Exercise instructions: Copy all records exactly; omit pictures.
[Start of section]
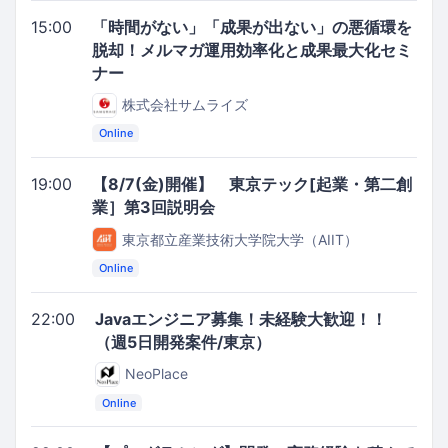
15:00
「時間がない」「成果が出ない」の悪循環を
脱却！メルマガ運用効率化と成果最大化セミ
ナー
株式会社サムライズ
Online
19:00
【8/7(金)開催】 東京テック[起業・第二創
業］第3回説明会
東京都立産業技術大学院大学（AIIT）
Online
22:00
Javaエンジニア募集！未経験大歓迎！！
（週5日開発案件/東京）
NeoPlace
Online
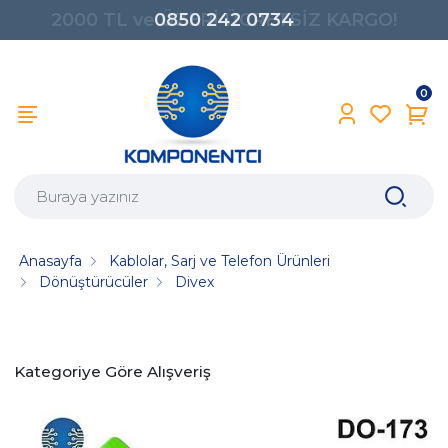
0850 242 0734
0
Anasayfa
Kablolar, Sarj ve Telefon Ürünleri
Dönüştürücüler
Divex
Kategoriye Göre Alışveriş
[End of section]
Exercise answer:
15:00
「時間がない」「成果が出ない」の悪循環を
脱却！メルマガ運用効率化と成果最大化セミ
ナー
株式会社サムライズ
Online
19:00
【8/7(金)開催】 東京テック[起業・第二創
業］第3回説明会
東京都立産業技術大学院大学（AIIT）
Online
22:00
Javaエンジニア募集！未経験大歓迎！！
（週5日開発案件/東京）
NeoPlace
Online
0850 242 0734
0
Anasayfa
Kablolar, Sarj ve Telefon Ürünleri
Dönüştürücüler
Divex
Kategoriye Göre Alışveriş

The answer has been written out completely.